Monday, February 22, 2010

What matters about mobile?


(Photo by nedrichards. Flickr, Creative Commons)

So here we are, several weeks after text donations crossed from cutting edge to common place. I've been interviewed more times than I can count on what matters about text giving, and the real experts on social media and social good (Beth Kanter, Katrin Verclas, Allison Fine, Holly Ross, Geoff Livingston) have written, been quoted, held panel discussions, and written handbooks on the subject.

After all this good discussion, I've come to think that the question should not be "to text or not" but "what matters about mobile?" From the point of view of nonprofits, mobile gives them the opportunity to add a new location. Essentially, every organization in the world just got the opportunity to expand their footprint to include their current location and every mobile phone.

It may be like winning the location lottery. An organization can be where they are now and also on every one's mobile phones.* That might be through a text short code. It might be through an App. It might be by being on FourSquare or other geolocation services. Maybe NPOs should start tagging their service delivery areas on Google Maps? The possibilities are many - far more than "just" a question of getting text donation enabled. Of course, like winning the lottery, organization now have to make choices they never had to worry about before.

Mobile matters. It matters as a news source and distribution channel. It matters as a payment system. It matters as a marketing platform. It matters as an organizing tool. Yes, I know the "to text donate or not question" is complicated in and of itself. Sadly, it is also too simple a question.

*(Noting that more and more nonprofits are being born on mobile phones - e.g., Ushahidi, The Extraordinaries)

8 comments:

Anonymous said...

So to paraphrase what Charlene Li was saying two years (Social Networks will be like "air") - are you saying that mobile will be like air? Let me push back, are there instances when nonprofits should not be so enamoured with mobile?

Wonder what we'll be saying when mobile its the trough of disilluissionment?

Lucy Bernholz said...

Thanks for writing in. There will, no doubt, be a trough of disillusionment for mobile. BUT, mobile phones as access to the cloud are not going away. The bigger short term problem is that there is not one easy on ramp from Mobile - your android phone uses different apps then my iPhone then someone else's windows mobile. That is a huge problem for everyone, not just nonprofits - Zittrain claims it to be the end of the internet as we know it.

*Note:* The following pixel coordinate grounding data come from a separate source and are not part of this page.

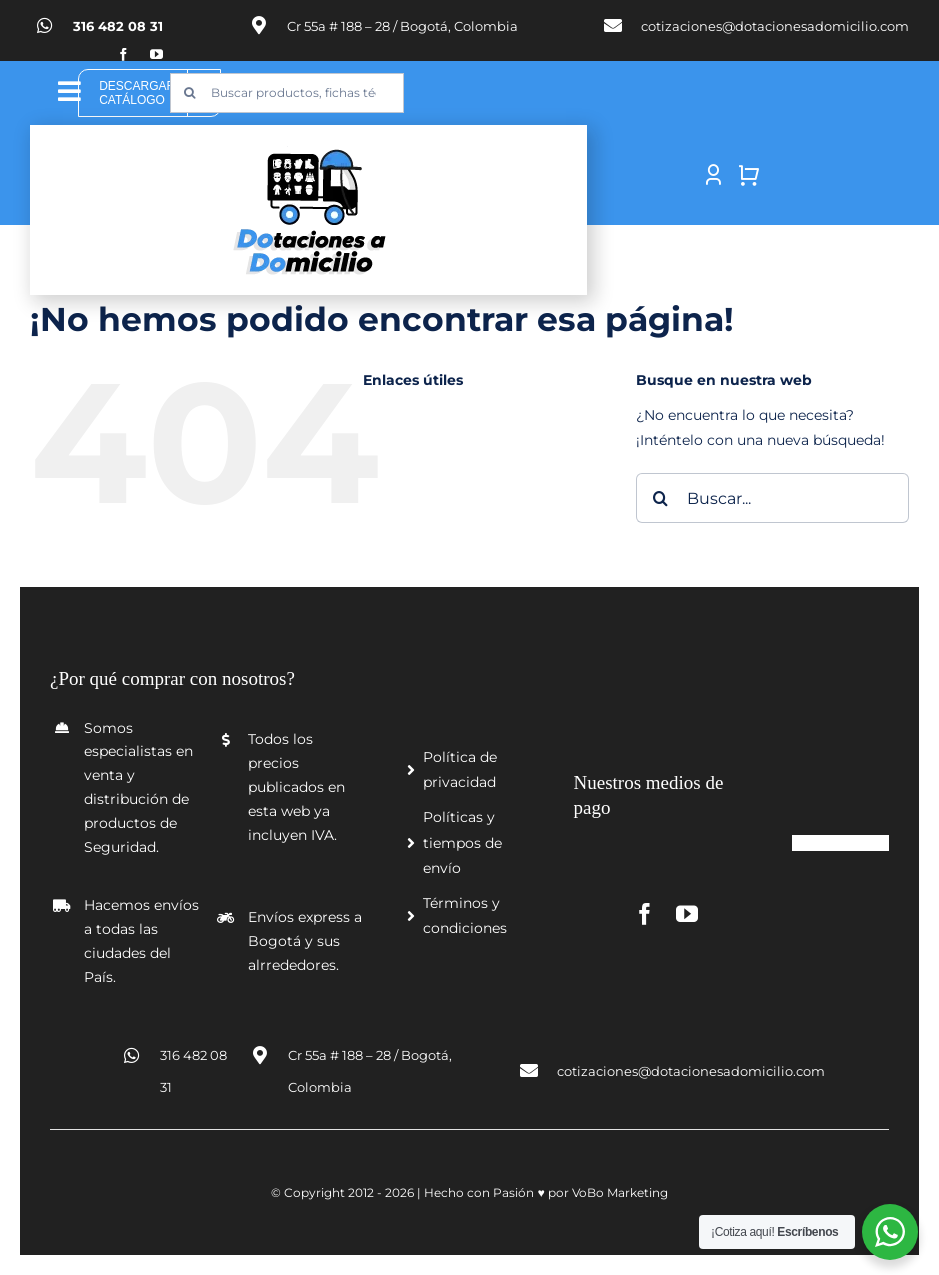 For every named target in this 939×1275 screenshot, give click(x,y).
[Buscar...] (772, 498)
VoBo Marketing (620, 1192)
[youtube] (156, 54)
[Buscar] (190, 93)
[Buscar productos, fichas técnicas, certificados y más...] (287, 93)
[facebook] (123, 54) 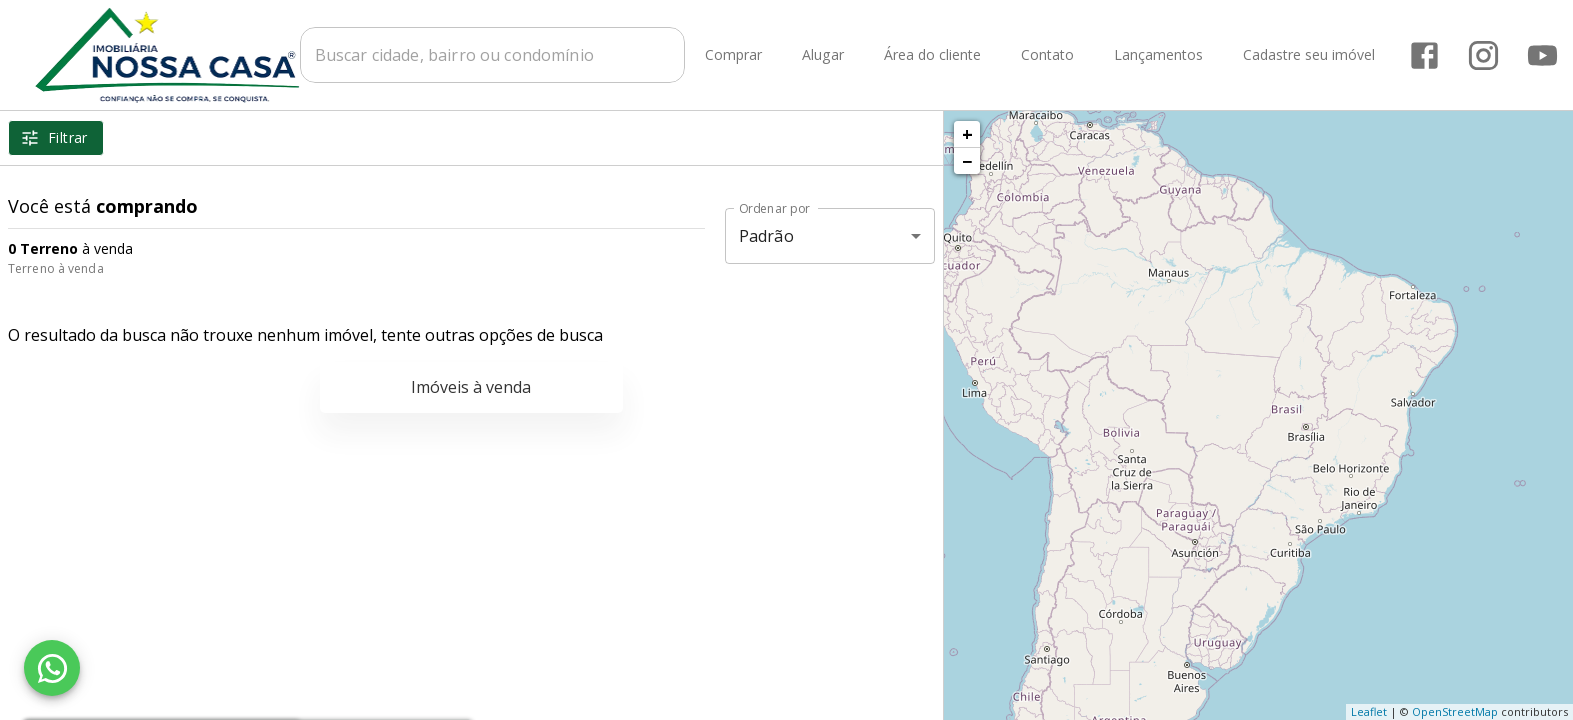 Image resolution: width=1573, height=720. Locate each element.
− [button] (967, 161)
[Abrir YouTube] (1543, 55)
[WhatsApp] (52, 668)
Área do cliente (933, 55)
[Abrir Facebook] (1425, 55)
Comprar (734, 55)
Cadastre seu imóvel (1310, 55)
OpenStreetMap (1455, 711)
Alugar (824, 55)
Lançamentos (1159, 55)
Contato (1048, 55)
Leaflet (1369, 711)
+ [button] (967, 134)
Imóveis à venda (471, 387)
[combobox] (493, 55)
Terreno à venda (56, 268)
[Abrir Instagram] (1484, 55)
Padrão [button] (766, 236) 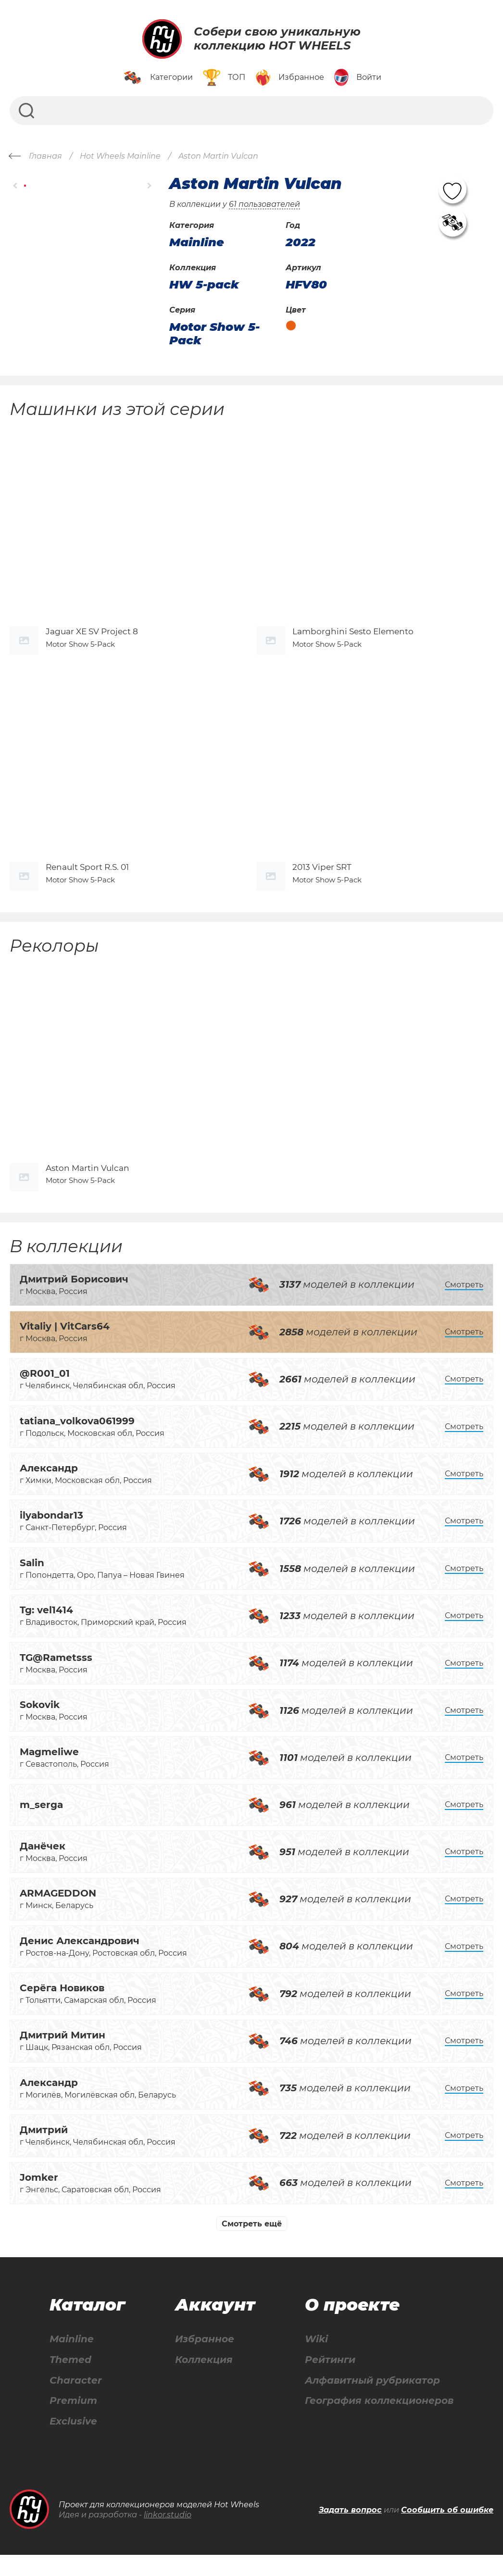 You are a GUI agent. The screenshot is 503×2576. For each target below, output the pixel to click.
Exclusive (73, 2442)
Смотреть (464, 1304)
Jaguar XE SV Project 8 (92, 638)
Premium (73, 2421)
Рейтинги (330, 2380)
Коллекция (204, 2380)
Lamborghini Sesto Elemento (353, 638)
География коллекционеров (379, 2421)
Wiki (316, 2359)
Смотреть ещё (252, 2244)
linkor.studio (167, 2535)
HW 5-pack (204, 284)
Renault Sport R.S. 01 (87, 881)
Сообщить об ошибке (447, 2531)
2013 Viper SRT (322, 881)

As Americans catch up to the parts of the world that are already primarily accessing the internet via mobile being accessible via mobile will be critical.

Lucy

Wendy Harman said...

I love the question "what matters about mobile" much more than "how do I sign up for mobile giving?"

There are so many more opportunities for nonprofits to fulfill their missions more impactfully via mobile (just like with social media tools). I love all the conversations starting to emerge around the idea that this could be more than fundraising (just like with social media tools).

Lucy Bernholz said...

Thanks Wendy!

Lisa Colton said...

Great post. In the coming months and years as everyone jumps on the mobile bandwagon, I expect the space will start to get crowded just like everything else. What can proactive nonprofits do now to make sure we build and maintain trust, and use this opportunity in ways that will position us for long-term success?

Also, do you know any firms/developers that specialize in helping nonprofit imagine and design (not just build) great mission-centric apps?

Lucy Bernholz said...

Lisa
Thanks for writing in. Tim Ogden has a good piece in this month's issue of Alliance Magazine about the kinds of conversations that we should anticipate as we move to mobile, and the expansion of what he calls Peer to peer philanthropy - P2PP. I don't know if it is online yet - it is out in the print edition

http://www.alliancemagazine.org/

As for firms to help design the app - Zoetica comes to mind as a possibility. Others? Anyone?

Lucy

Geoff_Livingston said...

As a Zoetica cofounder, we do help conceptualize, but don't build apps. It's a strategy play for us. There are many, many great developers who build fantastic apps. Adobe is actually coming out with a solution that will allow for Android and iPhone app development simultaneously (SP?), dramatically reducing costs.

Lucy: As someone who has had a history as a wireless reporter dating back 15 years now,I'd have to say the thing that most people don't get about mobile is it's unique properties as a stand alone medium. The screen size creates new behavior patterns...

We have finally hit a smartphone diffusion point where this matters. In turn this creates a fantastic new world of apps, which we as nonprofit communicators are just beginning to wrestle with.. It's the new frontier.

Unknown said...

Location is definitely good - although I do think Beth's 'air' comment is valid. It seems to me that mobile giving is evolving:

- Clearly TXT campaigns work in a crisis
- How do we evolve to day-to-day use?

I agree with Artez that mobile display is key as is increasing the % of donations that actually go to the cause.